In yet another of the controversial 52 part series Duncan Harley and Janice Catto take cognisance of the political comments on a wall near you.
It’s more than 25 years since the story of Leith was painted larger than life itself on the gable end of a tenement on North Junction Street.
Now partly hidden behind a bush the wall art, penned by Tim Chalk, Paul Grime and David Wilkinson, went up at about the same time as the Berlin Wall came down.
At a time when the once prosperous town of Leith was at its lowest ebb, the Scottish Development Agency found some cash to fund a three-story high mural capturing the pivotal moments in Leith’s living memory.
Part of an economic re-generation programme, this gable end art piece was the culmination of a series of minor artwork programmes intended to take Leith to new artistic heights.
Tim Chalk recently told the media that:
“It was very much the fact that Leith was going through this huge change. It had been a thriving prosperous place right through the Nineteenth Century and into the Twenties and by the time this mural was painted in 1986 it was in a really depressed state.”
Tim described the people of 1980s Leith as having a “bruised pride” as a result of the “run down” condition of the area and the questions that it presented for the future.
“There was the inevitable anxiety that the whole process was going to be a gentrification and all the original Leithers were going to be edged out and obviously there has been an element of that but I think people were looking at similar things that were happing in other parts of the country and there were a lot of understandable anxieties.”
“It was at a time when there was a strong mural movement in the country and there were a lot of us who saw murals as serving the same purpose. We wanted to produce works of art that were in public places that gave a voice to people and told their story rather than rarefied images in galleries which were purely personal views.
“The idea was to get as many voices as possible from Leith speaking through the mural.”

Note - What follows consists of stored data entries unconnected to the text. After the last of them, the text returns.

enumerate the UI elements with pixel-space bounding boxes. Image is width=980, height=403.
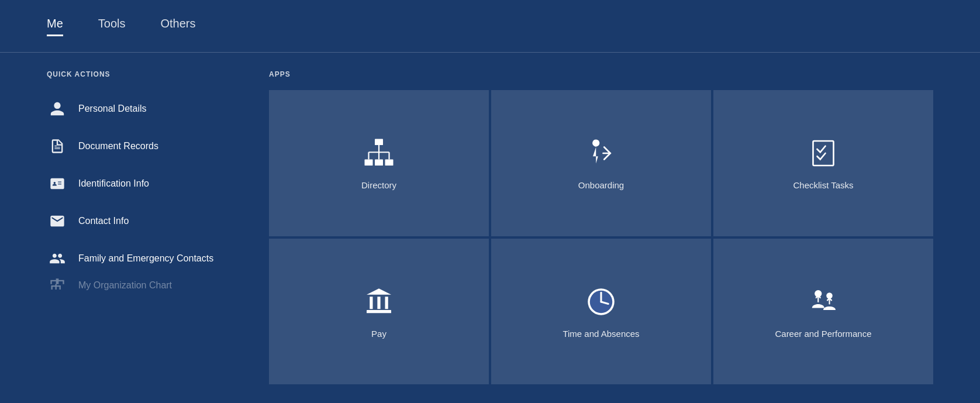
person-icon	[47, 98, 68, 119]
quick-action-label: Identification Info	[78, 178, 149, 189]
app-tile-time-absences[interactable]: Time and Absences	[491, 239, 711, 385]
quick-action-contact-info[interactable]: Contact Info	[47, 202, 234, 240]
quick-action-org-chart[interactable]: My Organization Chart	[47, 277, 234, 294]
app-tile-career-performance[interactable]: Career and Performance	[713, 239, 933, 385]
main-content: QUICK ACTIONS Personal Details Document …	[0, 53, 980, 403]
svg-rect-14	[370, 297, 372, 309]
svg-rect-11	[813, 141, 834, 166]
app-tile-pay[interactable]: Pay	[269, 239, 489, 385]
app-tile-checklist[interactable]: Checklist Tasks	[713, 90, 933, 236]
svg-rect-3	[385, 160, 394, 166]
svg-marker-13	[367, 288, 391, 295]
svg-rect-2	[375, 160, 383, 166]
tab-tools[interactable]: Tools	[98, 17, 126, 35]
svg-point-9	[592, 140, 599, 147]
svg-rect-1	[365, 160, 373, 166]
app-tile-onboarding[interactable]: Onboarding	[491, 90, 711, 236]
quick-action-personal-details[interactable]: Personal Details	[47, 90, 234, 128]
tab-others[interactable]: Others	[161, 17, 196, 35]
family-icon	[47, 248, 68, 269]
envelope-icon	[47, 211, 68, 232]
svg-rect-17	[367, 310, 391, 313]
tab-me[interactable]: Me	[47, 17, 63, 35]
app-tile-label: Time and Absences	[563, 329, 639, 339]
career-icon	[806, 284, 841, 319]
checklist-icon	[806, 136, 841, 171]
quick-action-label: Contact Info	[78, 216, 129, 226]
quick-action-label: Document Records	[78, 141, 158, 151]
org-icon	[47, 277, 68, 294]
org-chart-icon	[361, 136, 396, 171]
quick-action-family-contacts[interactable]: Family and Emergency Contacts	[47, 240, 234, 277]
bank-icon	[361, 284, 396, 319]
svg-rect-16	[385, 297, 388, 309]
app-tile-label: Onboarding	[578, 180, 624, 190]
app-tile-label: Career and Performance	[775, 329, 871, 339]
top-nav: Me Tools Others	[0, 0, 980, 53]
onboarding-icon	[584, 136, 619, 171]
document-icon	[47, 136, 68, 157]
app-tile-label: Directory	[361, 180, 396, 190]
svg-rect-0	[375, 139, 383, 146]
quick-action-label: My Organization Chart	[78, 280, 172, 291]
clock-icon	[584, 284, 619, 319]
app-tile-label: Pay	[371, 329, 387, 339]
id-icon	[47, 173, 68, 194]
quick-action-identification-info[interactable]: Identification Info	[47, 165, 234, 202]
app-tile-label: Checklist Tasks	[793, 180, 853, 190]
quick-actions-label: QUICK ACTIONS	[47, 70, 234, 78]
quick-actions-panel: QUICK ACTIONS Personal Details Document …	[47, 70, 234, 385]
app-tile-directory[interactable]: Directory	[269, 90, 489, 236]
apps-label: APPS	[269, 70, 933, 78]
quick-action-document-records[interactable]: Document Records	[47, 128, 234, 165]
apps-grid: Directory Onboarding	[269, 90, 933, 384]
quick-action-label: Family and Emergency Contacts	[78, 253, 213, 264]
quick-action-label: Personal Details	[78, 104, 147, 114]
apps-section: APPS Directory	[269, 70, 933, 385]
svg-rect-15	[377, 297, 380, 309]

Now twinned with Rio de Janeiro and with the Royal Yacht Britannia hidden behind a bland shopping centre, Leith is not what it was yet again.
Mind you, neither is the faded gable end mural at the end of North Junction Street.
When we asked the staff of Leith Library about the gable end mural we wrote the following:
“In a surprise urban move, Leith library service gets asked about the 80ft by 140ft graphic on the gable end of the building on the road outside the main door.
– so what’s that wall all about?
– que?
– There is an 80ft by 140ft graphic portraying workers and shipbuilding and theatre painted on to the wall outside your door. Can you please tell me about it?
– que?
– There is an 80ft by 140ft graphic portraying workers and shipbuilding and theatre painted on to the wall outside your door. Can you please tell me about it?
– que?
– It’s huge, in fact there it is just outside your window, look at the big red flag.
– Let me ask a colleague please.
– Can I help you please?
– There is an 80ft by 140ft graphic portraying workers and shipbuilding and theatre painted on to the wall outside your door. Can you please tell me about it?
– we get asked that often. I suppose we should know.
– As a library service?
– Yes, that as well.
– Let me ask a colleague please?
– So what’s that 80ft by 140ft graphic portraying workers and shipbuilding and theatre painted on to the wall outside your door, Jesus wept.
– Maybe we can Google it.
– It’s just outside.
– Where?
– Your window.
– Erm. Where?
– Over there.
– Helen, can you help?
– Can I help with what, who are all those people?
– It’s just outside, it has a red flag and some images of workers plus some big trees. What the fuck is wrong with you people?
(Stage left … head proud Library assistants remain engrossed in Google. Whatever happened to common sense?)”
Should you be inspired to try your hand at wall art, an instructional video by Northern Exposure can be viewed at: https://www.youtube.com/watch?v=SeYR0vKNspQ
Next time we will be checking out the ceiling of the Sistine Chapel.
Aberdeen Voice does not condone the painting of buildings without the express permission of all relevant authorities. Aberdeen Voice accepts and welcomes contributions from all sides/angles pertaining to any issue. Views and opinions expressed in any article are entirely those of the writer/contributor, and inclusion in our publication does not constitute support or endorsement of these by Aberdeen Voice as an organisation or any of its team members. There are no figures of speech intended and no animals were exploited in the writing of this piece.
Just saying you understand …
Yours contritely, Duncan Harley and Janice Catto.